2. Is there anything I need to do to the kernel when I get new ram or do I just plug it in and go?

3. Where are some good places to buy ram (online and offline)?

Is there anything else I should know before buying new ram?

Best,

Alex

----------

## fireflymantis

one of the most important things about going to 1gig ram is that you will either need to switch to the ck-sources with a 1gig ram hack or use the HIGH_MEM option in the kernel which presents some heafty overhead. would an additional 256 serve your purposes?
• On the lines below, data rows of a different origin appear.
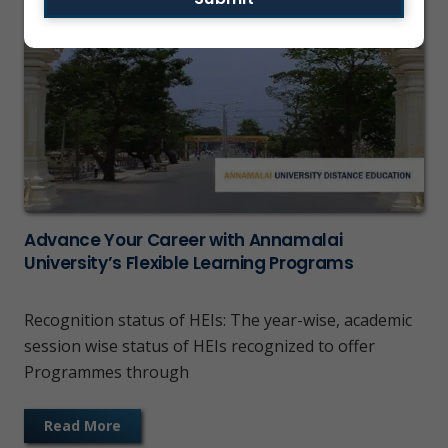
Advance Your Career with Annamalai
University’s Flexible Learning Programs
Recognition status of HEIs: The year-wise, academic
session wise status of HEIs recognized to offer
Programmes through
Read More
as for speed. you can boot into your bios setup and look up what speed your ram is at form there. for example. my system is running the ram at 333MHz = Pc2700 DDR ram

PC-4000 = DDR-500

PC-3200 = DDR-400 

PC-2700 = DDR-333 (DDR333)

PC-2100 = DDR-266 (DDR266)

chances are that if your system is relitivly new, it will use DDR ram. if it is a bit older, it will use SDRAM. for a good refrence, check out http://www.lyberty.com/encyc/articles/tech/RAM.html.
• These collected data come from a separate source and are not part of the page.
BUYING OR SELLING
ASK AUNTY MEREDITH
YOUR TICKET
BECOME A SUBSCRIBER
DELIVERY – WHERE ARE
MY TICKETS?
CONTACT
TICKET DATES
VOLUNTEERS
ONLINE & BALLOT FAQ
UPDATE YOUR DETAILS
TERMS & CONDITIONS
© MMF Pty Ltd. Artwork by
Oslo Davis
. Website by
as for places to buy it. I like http://www.pricewatch.com/. if you don't mind ordering online.

hope that helps some.

----------

## adaptr

 *evoweiss wrote:*   

> Hi all,
> 
> I was thinking of buying another 512 megs of ram to bring me up to 1 gig of ram. Unfortunately, there are a number of things which I don't know; I was hoping somebody here could clarify those things for me.

 

Well, let's see, shall we ?

 *evoweiss wrote:*   

> 1. What is the easiest way to figure out what kind of ram I currently have in my system?
> 
> I know there are different kinds of ram sticks available and believe you need to buy the same kind, but I am not clear how one determines this if one has bought a pre-made system.

 

Open up the box  :Wink: 

Seriously, check the specs of the system - it should have come with detailed info.

If you don't have that or can't find it, then your best bet is to either Google for the make and model of the box, or open it up and try to read what it says on the mainboard - make and model.

Then Google that and see what type of RAM it supports.

 *evoweiss wrote:*   

> 2. Is there anything I need to do to the kernel when I get new ram or do I just plug it in and go?

 

Absolutely nothing - although you may want to reconfigure the kernel for High Memory support if you're pushing it up to a GB.

Google and read the forums for why you may need to do this.

If you boot Linux and it only sees 768MB or such then you know you need to  :Wink: 

 *evoweiss wrote:*   

> 3. Where are some good places to buy ram (online and offline)?

 

Anybody that charges less than $90 for it is fine; do try to get Kingston or Infineon or some other brand, since they will at least give you some sort of guarantee.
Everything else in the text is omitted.